Adjusted EPS increases 18%
Statement of financial position
The Group has a revolving credit facility of US$105 million (2017: US$40 million), which matures in September 2021. The Group funded the acquisition of Glassman through the credit facility and, at the balance sheet date, had drawn down on US$81 million (2017: US$33 million) of the facility. The Group continues to operate well within its banking covenants with significant headroom under each financial ratio.
Fixed assets
We continue to invest in our business with the majority of spend on manufacturing and supporting our future sales growth. The majority of the manufacturing spend relates to our new Vietnam site located adjacent to our current facility. We plan to invest circa £10 million during the new financial year, a £5 million increase on 2018. This acceleration is principally due to the completion of our new Vietnam site and an investment in upgrading our ERP system.
Dividends
The attractive cash flow generated by the XP Power business model has enabled the Company to pursue a progressive dividend policy over a sustained period
of time.
The policy is to increase dividends progressively while maintaining an appropriate level of cover. This year's financial performance in terms of both profitability and cash flow has enabled us to recommend a final dividend of 33 pence per share which, together with the quarterly dividends already paid, gives a total dividend for the year of 85 pence per share (2017: 78 pence per share), an increase of 9%. Dividend cover for the year was 1.9 times (2017: 1.9 times).
Financial instruments
The Group's financial instruments consist of cash, money market deposits, and various other items such as trade receivables and trade payables that arise directly from its business operations.
The Group uses forward currency contracts to hedge highly probable forecast transactions. The instruments purchased are denominated in the currencies of the Group's principal markets. The Group had £10.8 millions of forward currency contracts outstanding at 31 December 2018 (2017: £7.8 million).

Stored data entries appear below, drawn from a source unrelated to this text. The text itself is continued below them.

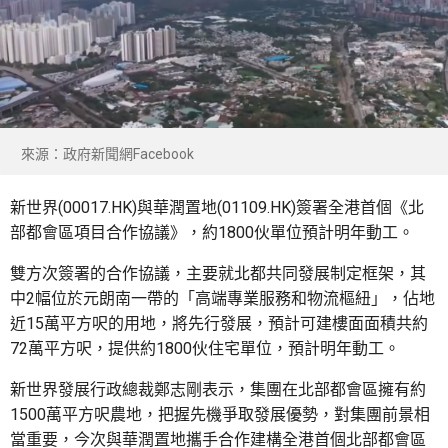
來源：政府新聞網Facebook
新世界(00017.HK)與華潤置地(01109.HK)簽署全港首個《北
部都會區項目合作協議》，約1800伙單位預計明年動工。
雙方次簽署的合作協議，主要就北都共同發展制定框架，其
中2幅位於元朗南一帶的「高端專業服務和物流樞紐」，佔地
近15萬平方呎的用地，將先行發展，預計可建樓面面積共約
72萬平方呎，提供約1800伙住宅單位，預計明年動工。
新世界發展行政總裁鄭志剛表示，集團在北部都會區擁有約
1500萬平方呎農地，把握先機爭取發展優勢，對集團前景相
當重要，今次與華潤置地攜手合作建構全港首個北部都會區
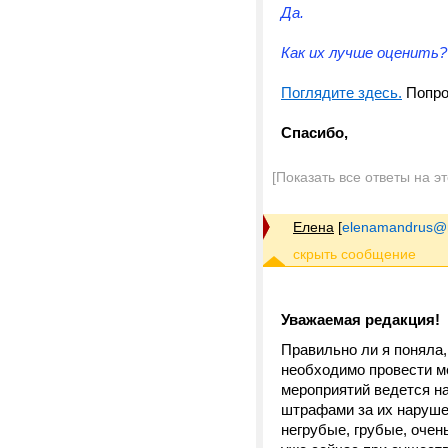
Да.
Как их лучше оценить?
Поглядите здесь.
Попроб
Спасибо,
[Показать все ответы на э
Елена
[
elenamandrus@m
Уважаемая редакция!
Правильно ли я поняла,
необходимо провести м
мероприятий ведется на
штрафами за их нарушен
негрубые, грубые, очен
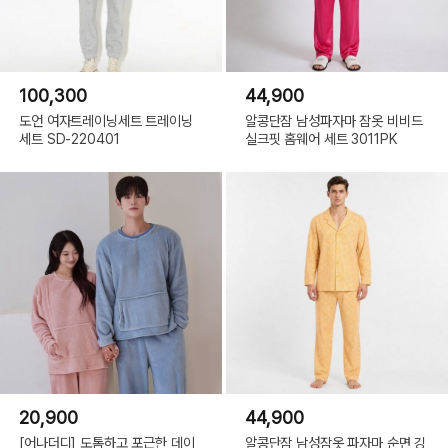
100,300
44,900
도언 여자트레이닝세트 트레이닝
알콩단잠 남성파자마 잠옷 비비드
세트 SD-220401
실크핏 홈웨어 세트 3011PK
20,900
44,900
[어나더디] 도톰하고 포근한 데이
알콩단잠 남성잠옷 파자마 순면 깅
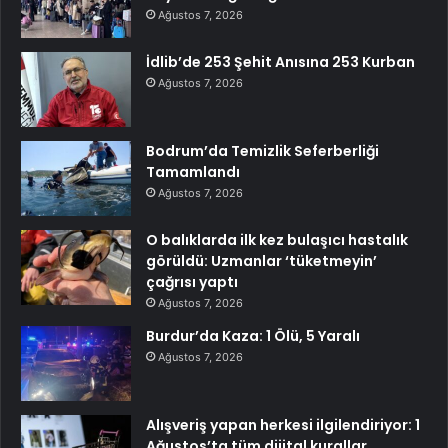
Ağustos 7, 2026
İdlib’de 253 Şehit Anısına 253 Kurban
Ağustos 7, 2026
Bodrum’da Temizlik Seferberliği
Tamamlandı
Ağustos 7, 2026
O balıklarda ilk kez bulaşıcı hastalık
görüldü: Uzmanlar ‘tüketmeyin’
çağrısı yaptı
Ağustos 7, 2026
Burdur’da Kaza: 1 Ölü, 5 Yaralı
Ağustos 7, 2026
Alışveriş yapan herkesi ilgilendiriyor: 1
Ağustos’ta tüm dijital kurallar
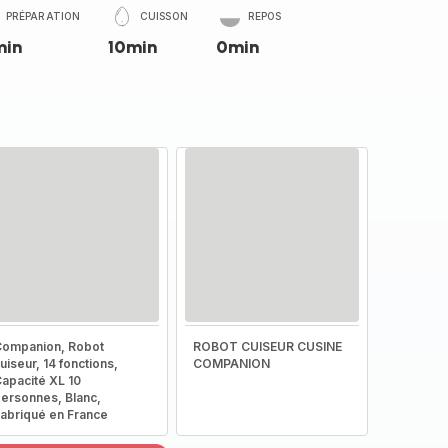
PRÉPARATION
CUISSON
REPOS
min
10min
0min
ompanion, Robot
ROBOT CUISEUR CUSINE
uiseur, 14 fonctions,
COMPANION
apacité XL 10
ersonnes, Blanc,
abriqué en France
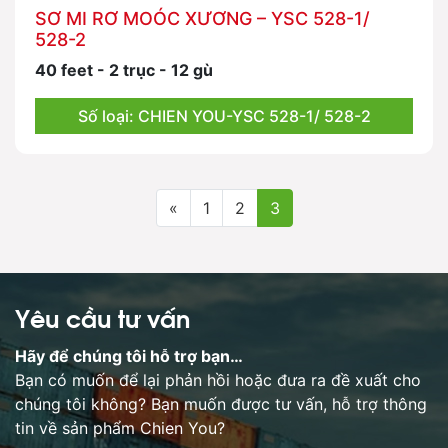
SƠ MI RƠ MOÓC XƯƠNG – YSC 528-1/
528-2
40 feet - 2 trục - 12 gù
Số loại: CHIEN YOU-YSC 528-1/ 528-2
«
1
2
3
Yêu cầu tư vấn
Hãy để chúng tôi hỗ trợ bạn…
Bạn có muốn để lại phản hồi hoặc đưa ra đề xuất cho
chúng tôi không? Bạn muốn được tư vấn, hỗ trợ thông
tin về sản phẩm Chien You?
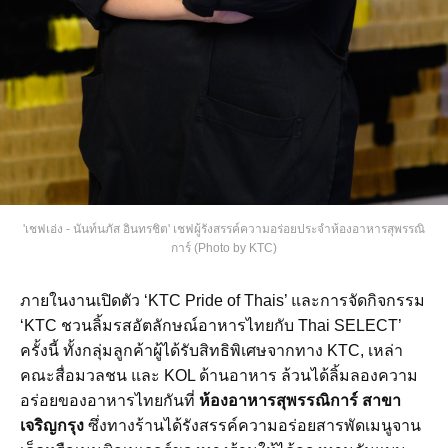
'เชฟเอ่ง - นันท์นภัส อินทรชิต' เชฟผู้รังสรรค์ความอร่อยประจำห้องอาหารสุพรรณิ
การ์ (Photo by KTC)
ภายในงานเปิดตัว ‘KTC Pride of Thais’ และการจัดกิจกรรม
‘KTC ชวนลิ้มรสอัตลักษณ์อาหารไทยกับ Thai SELECT’
ครั้งนี้ ทั้งกลุ่มลูกค้าผู้ได้รับสิทธิพิเศษจากทาง KTC, เหล่า
คณะสื่อมวลชน และ KOL ด้านอาหาร ล้วนได้ลิ้มลองความ
อร่อยของอาหารไทยกันที่
ห้องอาหารสุพรรณิการ์ สาขา
เจริญกรุง
ซึ่งทางร้านได้รังสรรค์ความอร่อยสารพัดเมนูจาน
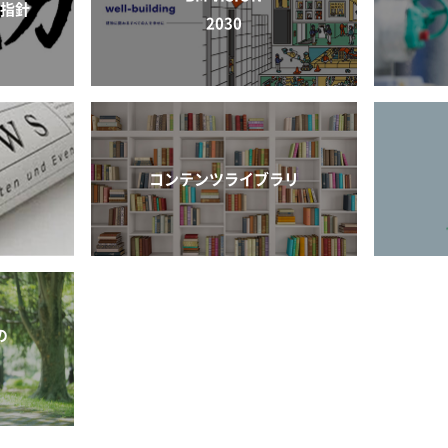
動指針
2030
コンテンツライブラリ
の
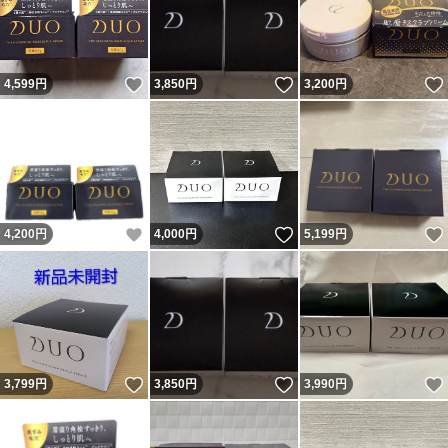
いいね！
いいね！
4,599
円
3,850
円
3,200
円
いいね！
いいね！
4,200
円
4,000
円
5,199
円
いいね！
いいね！
3,799
円
3,850
円
3,990
円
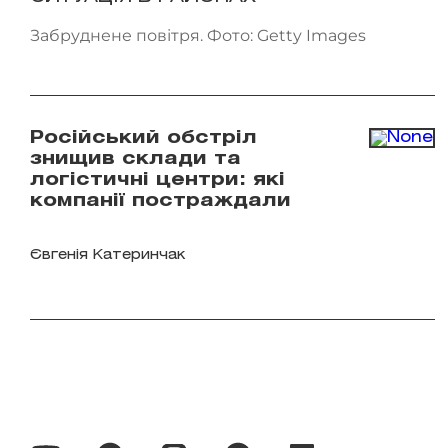
Забруднене повітря. Фото: Getty Images
Російський обстріл
знищив склади та
логістичні центри: які
компанії постраждали
Євгенія Катеринчак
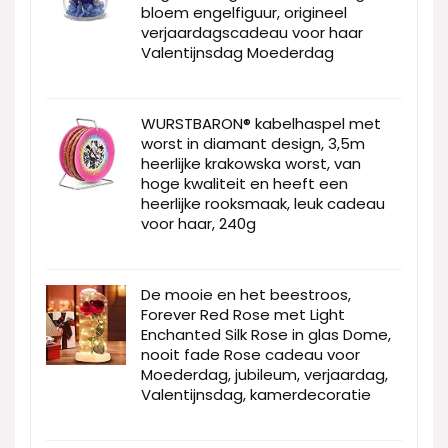
bloem engelfiguur, origineel
verjaardagscadeau voor haar
Valentijnsdag Moederdag
WURSTBARON® kabelhaspel met
worst in diamant design, 3,5m
heerlijke krakowska worst, van
hoge kwaliteit en heeft een
heerlijke rooksmaak, leuk cadeau
voor haar, 240g
De mooie en het beestroos,
Forever Red Rose met Light
Enchanted Silk Rose in glas Dome,
nooit fade Rose cadeau voor
Moederdag, jubileum, verjaardag,
Valentijnsdag, kamerdecoratie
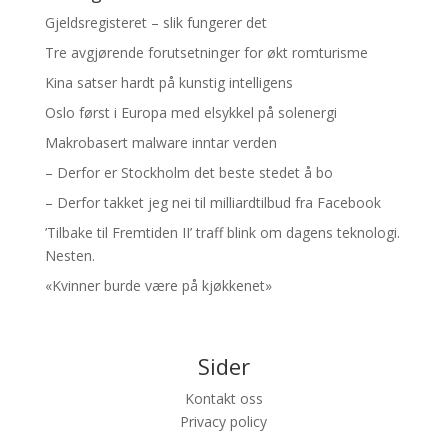
Gjeldsregisteret – slik fungerer det
Tre avgjørende forutsetninger for økt romturisme
Kina satser hardt på kunstig intelligens
Oslo først i Europa med elsykkel på solenergi
Makrobasert malware inntar verden
– Derfor er Stockholm det beste stedet å bo
– Derfor takket jeg nei til milliardtilbud fra Facebook
’Tilbake til Fremtiden II’ traff blink om dagens teknologi.
Nesten.
«Kvinner burde være på kjøkkenet»
Sider
Kontakt oss
Privacy policy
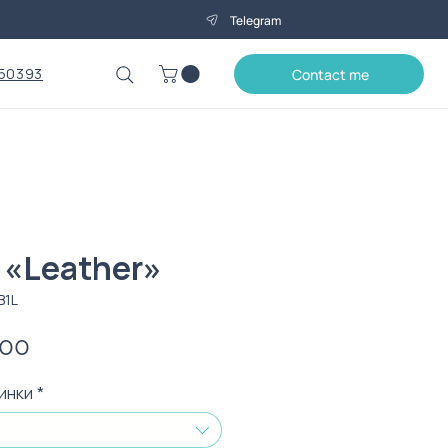
Telegram
50393
Contact me
 «Leather»
B1L
Price
.00
инки
*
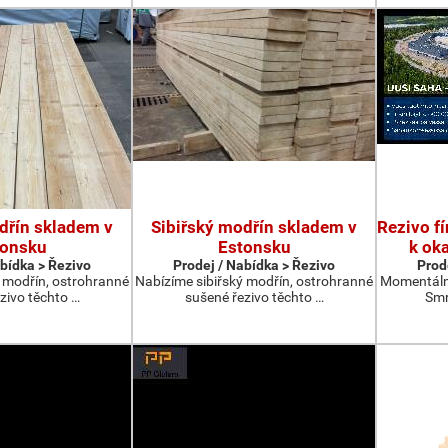
dřín skladem v
Sibiřský modřín skladem v
Rezivo f
tonsku
Estonsku
k ok
abídka > Řezivo
Prodej / Nabídka > Řezivo
Prod
ý modřín, ostrohranné
Nabízíme sibiřský modřín, ostrohranné
Momentálne
zivo těchto …
sušené řezivo těchto …
Smr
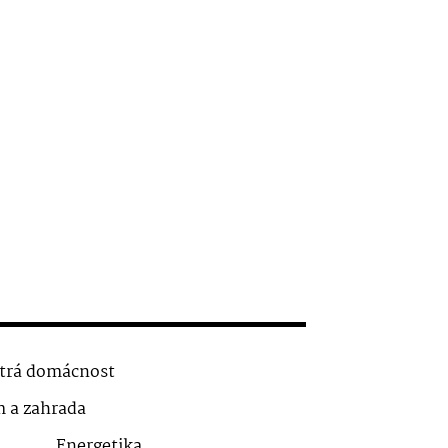
trá domácnost
 a zahrada
Energetika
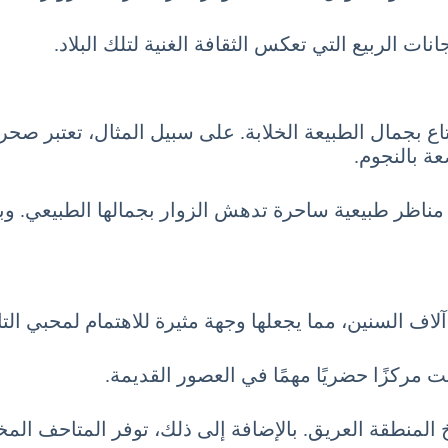
ات الربيع التي تعكس الثقافة الغنية لتلك البلاد.
تاع بجمال الطبيعة الخلابة. على سبيل المثال، تعتبر صح
ة بالنجوم.
ناظر طبيعية ساحرة تدهش الزوار بجمالها الطبيعي. وبال
لاف السنين، مما يجعلها وجهة مثيرة للاهتمام لمحبي التا
 مركزًا حضريًا مهمًا في العصور القديمة.
لمنطقة العريق. بالإضافة إلى ذلك، توفر المتاحف المختل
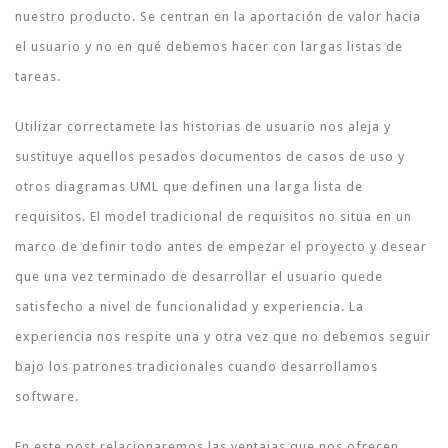
nuestro producto. Se centran en la aportación de valor hacia
el usuario y no en qué debemos hacer con largas listas de
tareas.
Utilizar correctamete las historias de usuario nos aleja y
sustituye aquellos pesados documentos de casos de uso y
otros diagramas UML que definen una larga lista de
requisitos. El model tradicional de requisitos no situa en un
marco de definir todo antes de empezar el proyecto y desear
que una vez terminado de desarrollar el usuario quede
satisfecho a nivel de funcionalidad y experiencia. La
experiencia nos respite una y otra vez que no debemos seguir
bajo los patrones tradicionales cuando desarrollamos
software.
En este post relacionaremos las ventajas que nos ofrecen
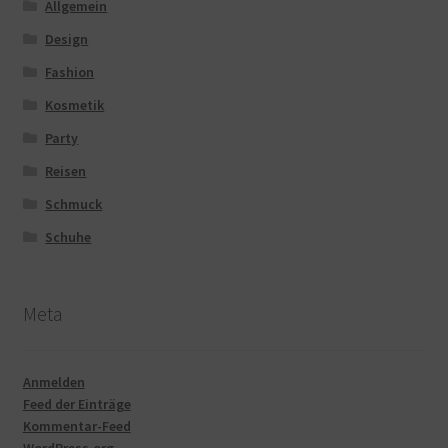
Allgemein
Design
Fashion
Kosmetik
Party
Reisen
Schmuck
Schuhe
Meta
Anmelden
Feed der Einträge
Kommentar-Feed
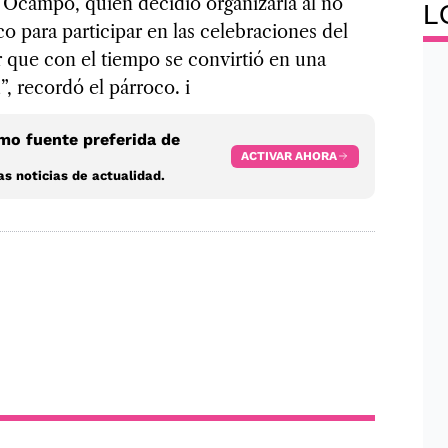
 Ocampo, quien decidió organizarla al no
L
o para participar en las celebraciones del
ar que con el tiempo se convirtió en una
, recordó el párroco. i
o fuente preferida de
ACTIVAR AHORA
s noticias de actualidad.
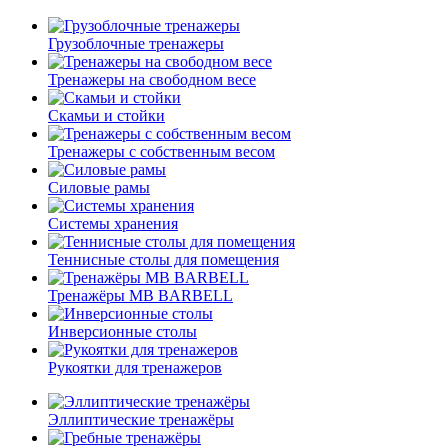
Грузоблочные тренажеры
Тренажеры на свободном весе
Скамьи и стойки
Тренажеры с собственным весом
Силовые рамы
Системы хранения
Теннисные столы для помещения
Тренажёры MB BARBELL
Инверсионные столы
Рукоятки для тренажеров
Эллиптические тренажёры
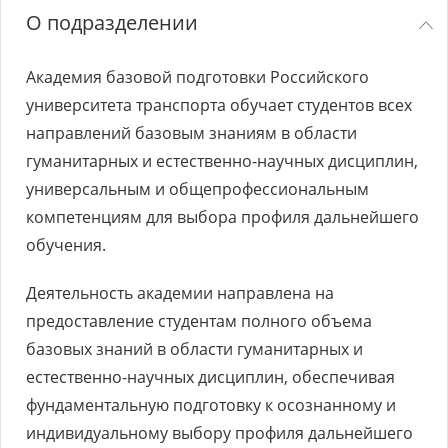
О подразделении
Академия базовой подготовки Российского
университета транспорта обучает студентов всех
направлений базовым знаниям в области
гуманитарных и естественно-научных дисциплин,
универсальным и общепрофессиональным
компетенциям для выбора профиля дальнейшего
обучения.
Деятельность академии направлена на
предоставление студентам полного объема
базовых знаний в области гуманитарных и
естественно-научных дисциплин, обеспечивая
фундаментальную подготовку к осознанному и
индивидуальному выбору профиля дальнейшего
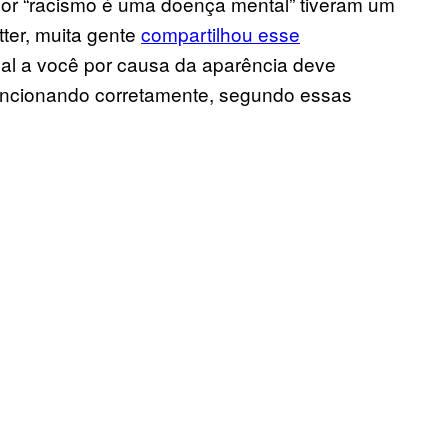
por “racismo é uma doença mental” tiveram um
tter, muita gente
compartilhou esse
ual a você por causa da aparência deve
funcionando corretamente, segundo essas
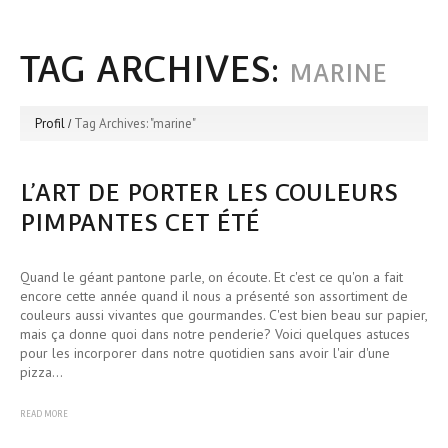
TAG ARCHIVES:
MARINE
Profil
Tag Archives: "marine"
L’ART DE PORTER LES COULEURS
PIMPANTES CET ÉTÉ
Quand le géant pantone parle, on écoute. Et c'est ce qu'on a fait
encore cette année quand il nous a présenté son assortiment de
couleurs aussi vivantes que gourmandes. C'est bien beau sur papier,
mais ça donne quoi dans notre penderie? Voici quelques astuces
pour les incorporer dans notre quotidien sans avoir l'air d'une
pizza…
READ MORE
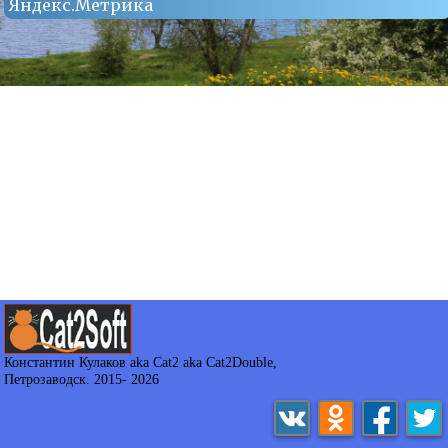
Яндекс.Метрика
Константин Кулаков aka Cat2 aka Cat2Double
,
Петрозаводск. 2015-
2026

Dividend per share increases 9%
Brexit
In terms of the broader economic impacts of Brexit on our business, we do not consider that they will be material. Our products are made in Asia and are already imported into Europe where we have warehouses in both Germany and the United Kingdom and hence, we could ship our product destined for the European Union directly into Germany or another appropriate location. Plans are in place that will help minimise any logistical issues that arise following the United Kingdoms exit from the European Union.
Systems development
Efficient and robust systems are essential in order for us to manage an international business and supply chain with a highly diverse customer base. We operate a global Customer Relationship Management system covering all three regions which allows us to collaborate, share information and provide efficient and effective customer service. The cornerstone of our supply chain is built on the SAP ERP System. In 2018, we started on a project to implement the latest version of SAP across our entire global supply chain with the first focus being on our existing operating regions and then the China and Vietnam manufacturing facilities.
We expect this implementation to have significant benefits in terms of factory planning and will of course give us significant operational advantages with the factory systems running on the same platform as sales companies. Further gains will be realised when we migrate the most recent acquisitions of Comdel and Glassman likely to be in 2020.
This integrated approach ensures that we have the robust systems and reporting necessary to support our future growth.